There is probably truth to all of these approaches. The causes of psychiatric disorders do not need to be perceived as an "either/or" but rather a "both/and" proposition.

And all of these theories are complicated when they occur in a cross-cultural situation. The idea that madness might have been caused by colonialism (modernization), the fact that madness could be caused by genetic factors, and the truth that colonial officials perceived Africans as "mad" simply because they were "different" than Europeans were all factors in colonial psychiatry practice.

Diagnosing mental illness in Africa posed some real problems for colonial officials. For one thing, they had trouble figuring out what a "normal" African was. Because a "normal" African was so confusing and foreign to them, they had already pathologized the entire continent. So how did they then distinguish between a "normal" pathological African and a "mentally ill" pathological African?
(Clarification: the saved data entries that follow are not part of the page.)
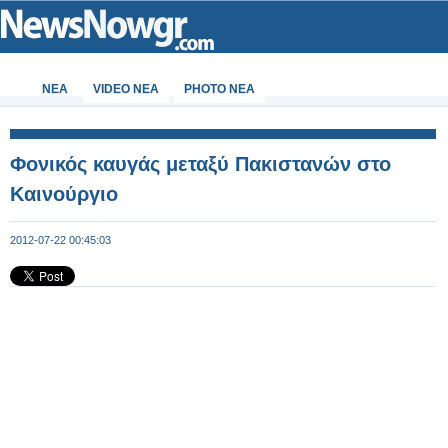
ΝΕΑ
VIDEO NEA
PHOTO NEA
Φονικός καυγάς μεταξύ Πακιστανών στο
Καινούργιο
2012-07-22 00:45:03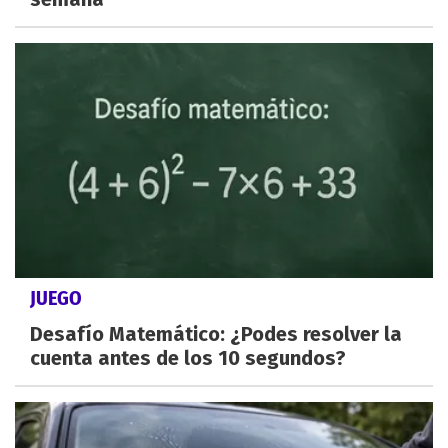
JUEGO
Desafío Matemático: ¿Podes resolver la
cuenta antes de los 10 segundos?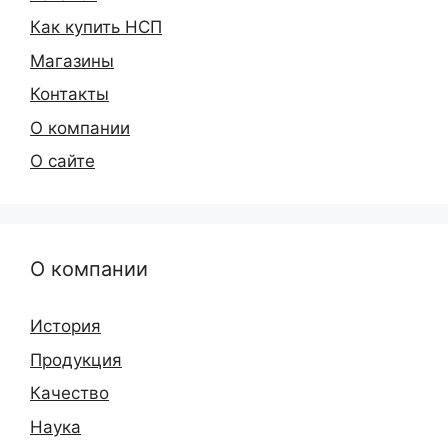
Как купить НСП
Магазины
Контакты
О компании
О сайте
О компании
История
Продукция
Качество
Наука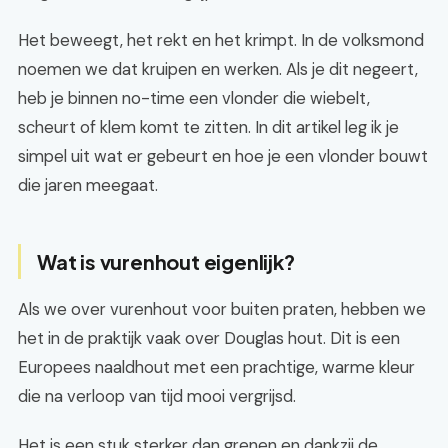
Het beweegt, het rekt en het krimpt. In de volksmond
noemen we dat kruipen en werken. Als je dit negeert,
heb je binnen no-time een vlonder die wiebelt,
scheurt of klem komt te zitten. In dit artikel leg ik je
simpel uit wat er gebeurt en hoe je een vlonder bouwt
die jaren meegaat.
Wat is vurenhout eigenlijk?
Als we over vurenhout voor buiten praten, hebben we
het in de praktijk vaak over Douglas hout. Dit is een
Europees naaldhout met een prachtige, warme kleur
die na verloop van tijd mooi vergrijsd.
Het is een stuk sterker dan grenen en dankzij de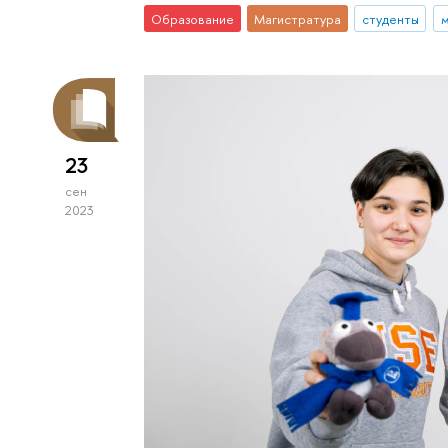
Образование
Магистратура
студенты
м
23
сен
2023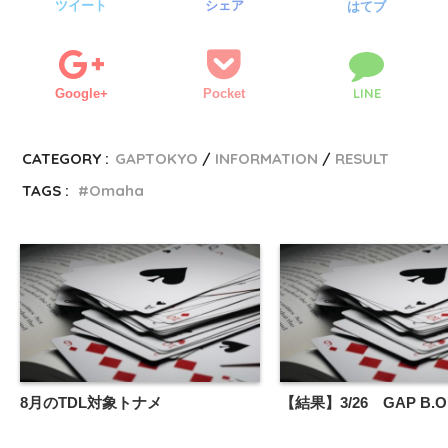
ツイート
シェア
はてブ
LINE
Google+
Pocket
CATEGORY :
GAPTOKYO
INFORMATION
RESULT
TAGS :
Omaha
8月のTDL対象トナメ
【結果】3/26 GAP B.O.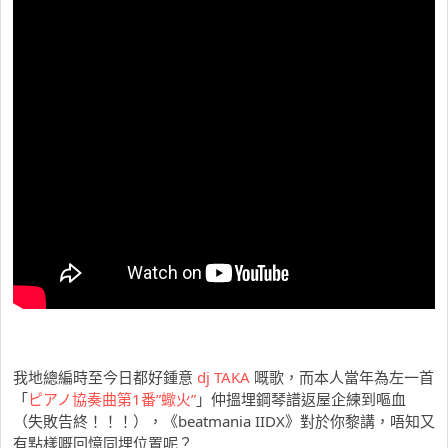
我地總編時至今日都好鍾意
dj TAKA
嘅歌，而本人當年為左一首
「
ピアノ協奏曲第1番”蠍火”
」仲搵埋鋼琴譜返屋企練到嘔血
（失敗告終！！！），《beatmania IIDX》對於你黎講，唔知又
有點樣嘅回憶同埋位置呢？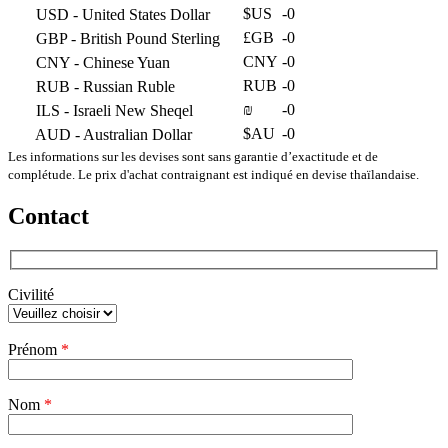
$US
-0
USD
- United States Dollar
£GB
-0
GBP
- British Pound Sterling
CNY
-0
CNY
- Chinese Yuan
RUB
-0
RUB
- Russian Ruble
₪
-0
ILS
- Israeli New Sheqel
$AU
-0
AUD
- Australian Dollar
Les informations sur les devises sont sans garantie d’exactitude et de
complétude. Le prix d'achat contraignant est indiqué en devise thaïlandaise.
Contact
Civilité
Veuillez
Prénom
*
laisser
ce
champ
Nom
vide.
*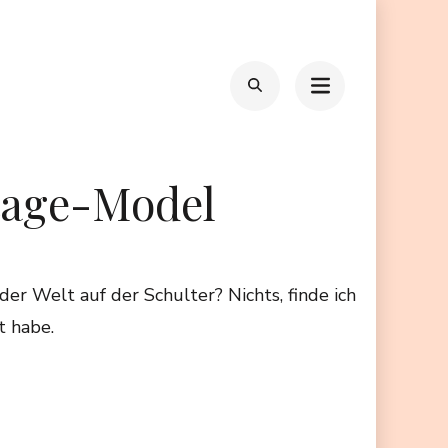
ntage-Model
er Welt auf der Schulter? Nichts, finde ich
t habe.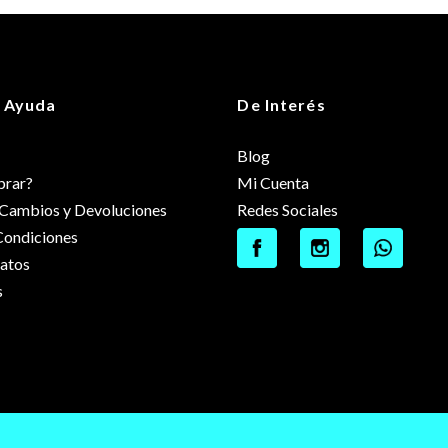
 Ayuda
De Interés
Blog
rar?
Mi Cuenta
e Cambios y Devoluciones
Redes Sociales
Condiciones
datos
s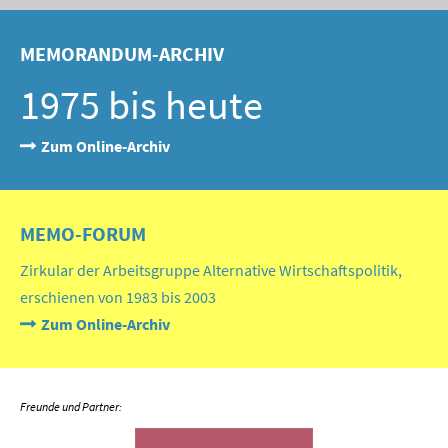
MEMORANDUM-ARCHIV
1975 bis heute
Zum Online-Archiv
MEMO-FORUM
Zirkular der Arbeitsgruppe Alternative Wirtschaftspolitik,
erschienen von 1983 bis 2003
Zum Online-Archiv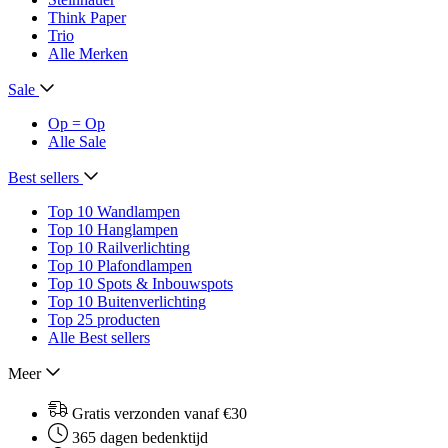
Think Paper
Trio
Alle Merken
Sale
Op = Op
Alle Sale
Best sellers
Top 10 Wandlampen
Top 10 Hanglampen
Top 10 Railverlichting
Top 10 Plafondlampen
Top 10 Spots & Inbouwspots
Top 10 Buitenverlichting
Top 25 producten
Alle Best sellers
Meer
Gratis verzonden vanaf €30
365 dagen bedenktijd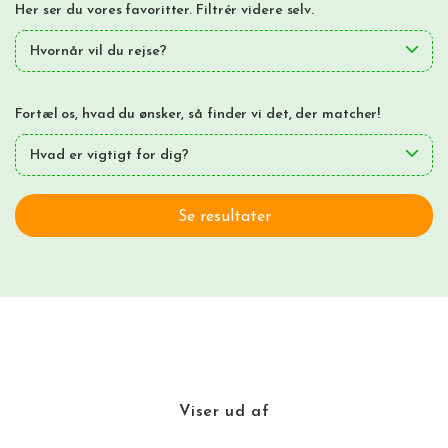
Her ser du vores favoritter. Filtrér videre selv.
Hvornår vil du rejse?
Fortæl os, hvad du ønsker, så finder vi det, der matcher!
Hvad er vigtigt for dig?
Se resultater
Viser
ud af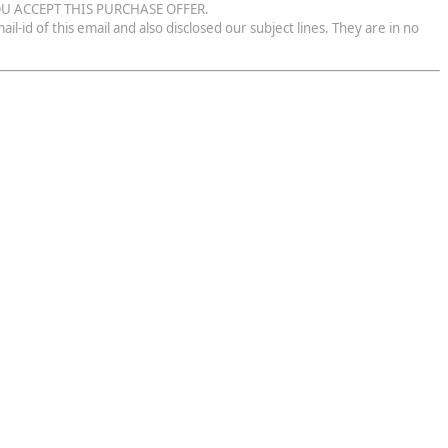
OU ACCEPT THIS PURCHASE OFFER.
-id of this email and also disclosed our subject lines. They are in no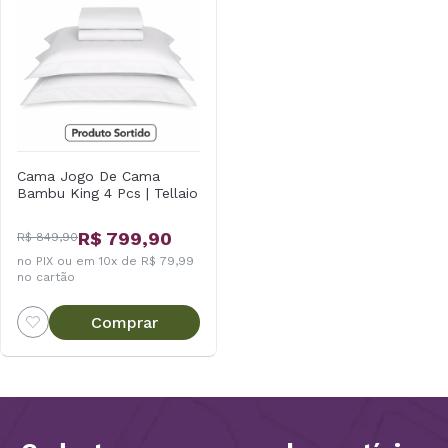
Cama Jogo De Cama
Bambu King 4 Pcs | Tellaio
R$ 799,90
R$ 849,90
no PIX ou em 10x de R$ 79,99
no cartão
Comprar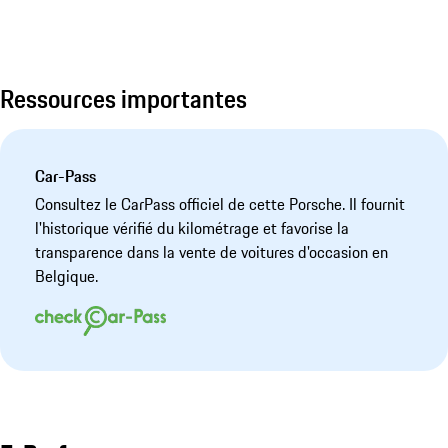
Ressources importantes
Car-Pass
Consultez le CarPass officiel de cette Porsche. Il fournit
l'historique vérifié du kilométrage et favorise la
transparence dans la vente de voitures d'occasion en
Belgique.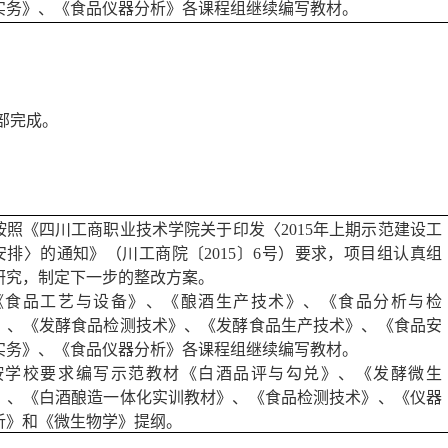
实务》、《食品仪器分析》各课程组继续编写教材。
部完成。
按照《四川工商职业技术学院关于印发〈
2015
年上期示范建设工
安排〉的通知》（川工商院〔
2015
〕
6
号）要求，项目组认真组
研究，制定下一步的整改方案。
《食品工艺与设备》、《酿酒生产技术》、《食品分析与检
》、《发酵食品检测技术》、《发酵食品生产技术》、《食品安
实务》、《食品仪器分析》各课程组继续编写教材。
按学校要求编写示范教材《白酒品评与勾兑》、《发酵微生
》、《白酒酿造一体化实训教材》、《食品检测技术》、《仪器
析》和《微生物学》提纲。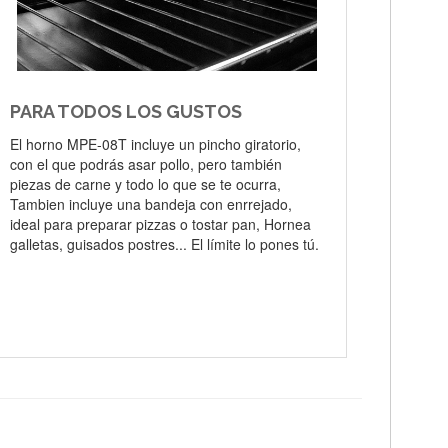
PARA TODOS LOS GUSTOS
El horno MPE-08T incluye un pincho giratorio,
con el que podrás asar pollo, pero también
piezas de carne y todo lo que se te ocurra,
Tambien incluye una bandeja con enrrejado,
ideal para preparar pizzas o tostar pan, Hornea
galletas, guisados postres... El límite lo pones tú.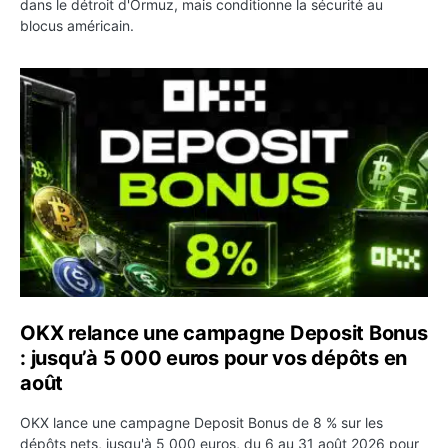
dans le détroit d'Ormuz, mais conditionne la sécurité au
blocus américain.
OKX relance une campagne Deposit Bonus : jusqu’à 5 00
OKX relance une campagne Deposit Bonus
: jusqu’à 5 000 euros pour vos dépôts en
août
OKX lance une campagne Deposit Bonus de 8 % sur les
dépôts nets, jusqu'à 5 000 euros, du 6 au 31 août 2026 pour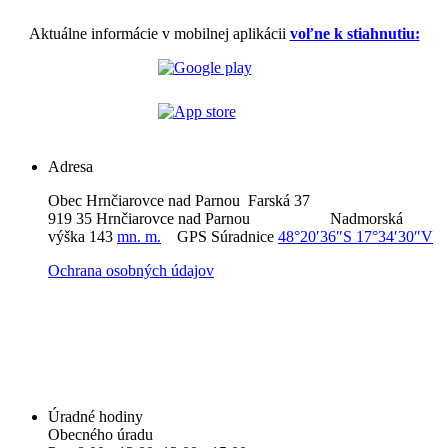
Aktuálne informácie v mobilnej aplikácii
voľne k stiahnutiu:
Adresa
Obec Hrnčiarovce nad Parnou Farská 37
919 35 Hrnčiarovce nad Parnou Nadmorská
výška 143
mn. m.
GPS Súradnice
48°20′36″S 17°34′30″V
Ochrana osobných údajov
Úradné hodiny
Obecného úradu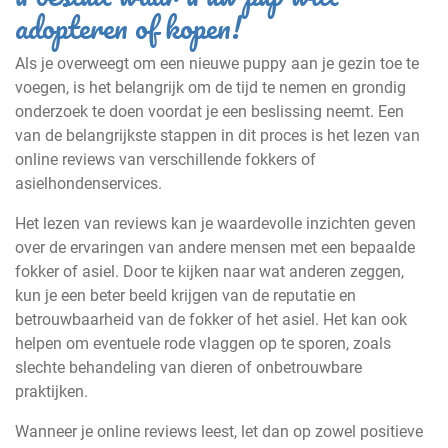
adopteren of kopen!
Als je overweegt om een nieuwe puppy aan je gezin toe te
voegen, is het belangrijk om de tijd te nemen en grondig
onderzoek te doen voordat je een beslissing neemt. Een
van de belangrijkste stappen in dit proces is het lezen van
online reviews van verschillende fokkers of
asielhondenservices.
Het lezen van reviews kan je waardevolle inzichten geven
over de ervaringen van andere mensen met een bepaalde
fokker of asiel. Door te kijken naar wat anderen zeggen,
kun je een beter beeld krijgen van de reputatie en
betrouwbaarheid van de fokker of het asiel. Het kan ook
helpen om eventuele rode vlaggen op te sporen, zoals
slechte behandeling van dieren of onbetrouwbare
praktijken.
Wanneer je online reviews leest, let dan op zowel positieve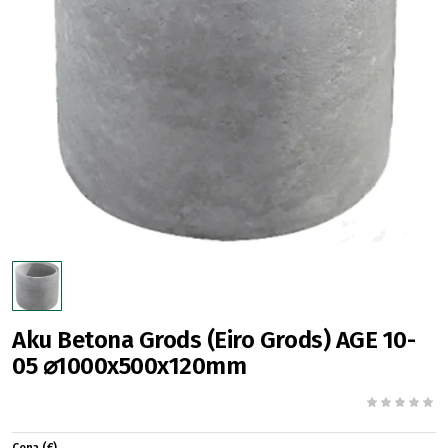
Aku Betona Grods (Eiro Grods) AGE 10-
05 ⌀1000x500x120mm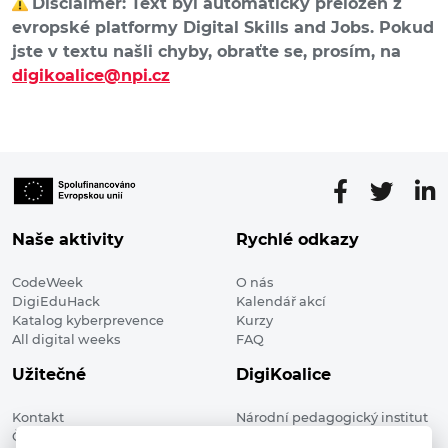
Disclaimer: Text byl automaticky přeložen z
evropské platformy Digital Skills and Jobs. Pokud
jste v textu našli chyby, obraťte se, prosím, na
digikoalice@npi.cz
Naše aktivity
Rychlé odkazy
CodeWeek
O nás
DigiEduHack
Kalendář akcí
Katalog kyberprevence
Kurzy
All digital weeks
FAQ
Užitečné
DigiKoalice
Kontakt
Národní pedagogický institut
Členské organizace
České republiky, DigiKoalice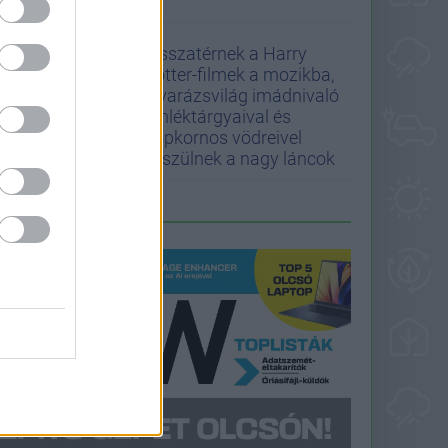
Visszatérnek a Harry
Potter-filmek a mozikba,
a varázsvilág imádnivaló
emléktárgyaival és
popkornos vödreivel
készülnek a nagy láncok
LEGFRISSEBB PCW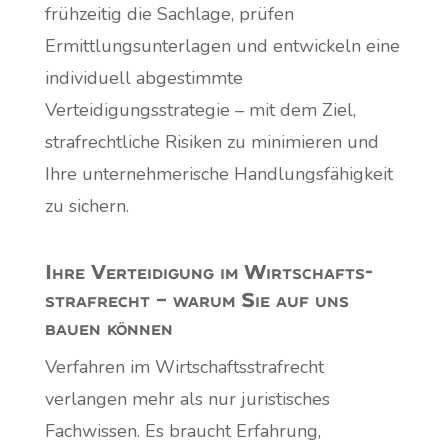
frühzeitig die Sachlage, prüfen
Ermittlungsunterlagen und entwickeln eine
individuell abgestimmte
Verteidigungsstrategie – mit dem Ziel,
strafrechtliche Risiken zu minimieren und
Ihre unternehmerische Handlungsfähigkeit
zu sichern.
Ihre Verteidigung im Wirtschafts­
strafrecht – warum Sie auf uns
bauen können
Verfahren im Wirtschaftsstrafrecht
verlangen mehr als nur juristisches
Fachwissen. Es braucht Erfahrung,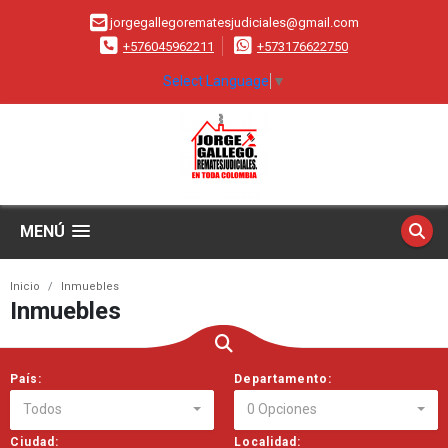
jorgegallegorematesjudiciales@gmail.com
+576045962211
+573176622750
Select Language
▼
MENÚ
Inicio
Inmuebles
Inmuebles
País:
Departamento:
Todos
0 Opciones
Ciudad:
Localidad: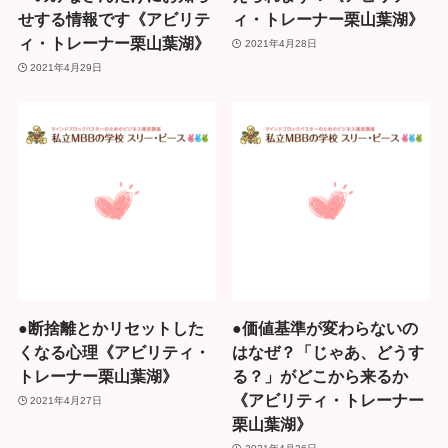
せする情報です《アビリテ
ィ・トレーナー栗山葉湖》
ィ・トレーナー栗山葉湖》
2021年4月28日
2021年4月29日
●断捨離とかリセットした
●価値基準が変わらないの
くなる心理《アビリティ・
はなぜ？「じゃあ、どうす
トレーナー栗山葉湖》
る？」がどこから来るか
《アビリティ・トレーナー
2021年4月27日
栗山葉湖》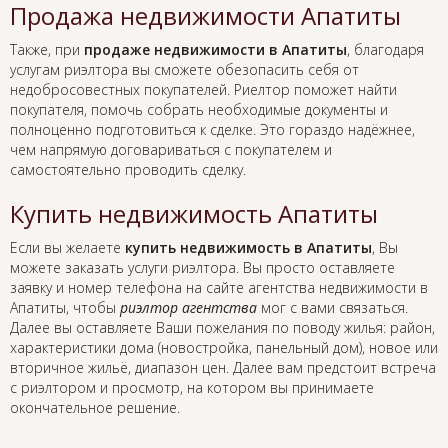
Продажа недвижимости Апатиты
Также, при
продаже недвижимости в Апатиты
, благодаря
услугам риэлтора вы сможете обезопасить себя от
недобросовестных покупателей. Риелтор поможет найти
покупателя, помочь собрать необходимые документы и
полноценно подготовиться к сделке. Это гораздо надёжнее,
чем напрямую договариваться с покупателем и
самостоятельно проводить сделку.
Купить недвижимость Апатиты
Если вы желаете
купить недвижимость в Апатиты
, Вы
можете заказать услуги риэлтора. Вы просто оставляете
заявку и номер телефона на сайте агентства недвижимости в
Апатиты, чтобы
риэлтор агентства
мог с вами связаться.
Далее вы оставляете Ваши пожелания по поводу жилья: район,
характеристики дома (новостройка, панельный дом), новое или
вторичное жильё, диапазон цен. Далее вам предстоит встреча
с риэлтором и просмотр, на котором вы принимаете
окончательное решение.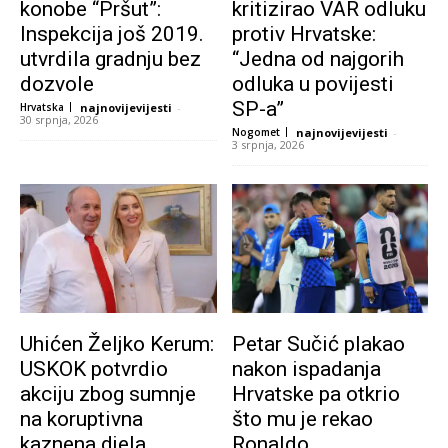
konobe “Pršut”:
kritizirao VAR odluku
Inspekcija još 2019.
protiv Hrvatske:
utvrdila gradnju bez
“Jedna od najgorih
dozvole
odluka u povijesti
SP-a”
Hrvatska
najnovijevijesti
-
30 srpnja, 2026
Nogomet
najnovijevijesti
-
3 srpnja, 2026
Uhićen Željko Kerum:
Petar Sučić plakao
USKOK potvrdio
nakon ispadanja
akciju zbog sumnje
Hrvatske pa otkrio
na koruptivna
što mu je rekao
kaznena djela
Ronaldo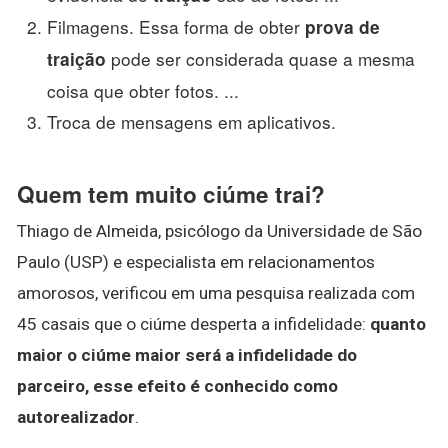
Filmagens. Essa forma de obter
prova de
pode ser considerada quase a mesma
traição
coisa que obter fotos. ...
Troca de mensagens em aplicativos.
Quem tem muito ciúme trai?
Thiago de Almeida, psicólogo da Universidade de São
Paulo (USP) e especialista em relacionamentos
amorosos, verificou em uma pesquisa realizada com
45 casais que o ciúme desperta a infidelidade:
quanto
maior o ciúme maior será a infidelidade do
parceiro, esse efeito é conhecido como
autorealizador
.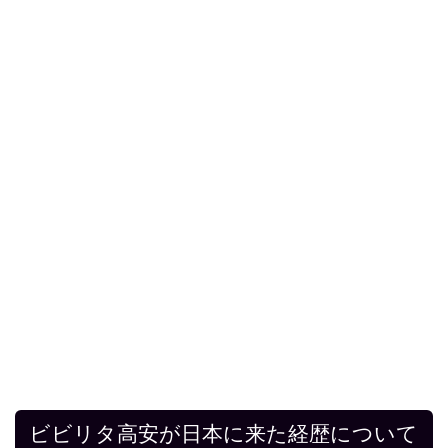
ビビリタ高安が日本に来た経歴について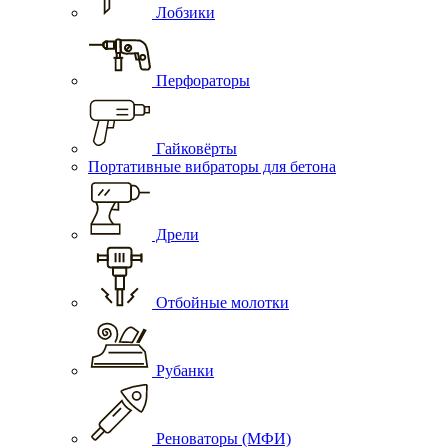
Лобзики
Перфораторы
Гайковёрты
Портативные вибраторы для бетона
Дрели
Отбойные молотки
Рубанки
Реноваторы (МФИ)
Ah, the knots we tie ourselves up in just to maintain our ideas about how the world works!

One theory common among psychiatrists and colonial officials in East Africa, according to Megan Vaughan, was the idea that Africans had two different kinds of schizophrenia. "Normal" "African" delusions were based on the culture of Africans themselves. So if they thought they were a lion or were paranoid that their wife was committing adultery, they were exhibiting a normal form of "African" schizophrenia. But if they engaged in delusions that encroached upon European culture, then they were seen as having a "European" type of schizophrenia.

If it was difficult normally to diagnose madness, imagine how difficult it would be for a psychiatrist who was trying to diagnose it for a population "whose normal behavior he usually regarded as 'alien', to say the least," says Vaughan (102).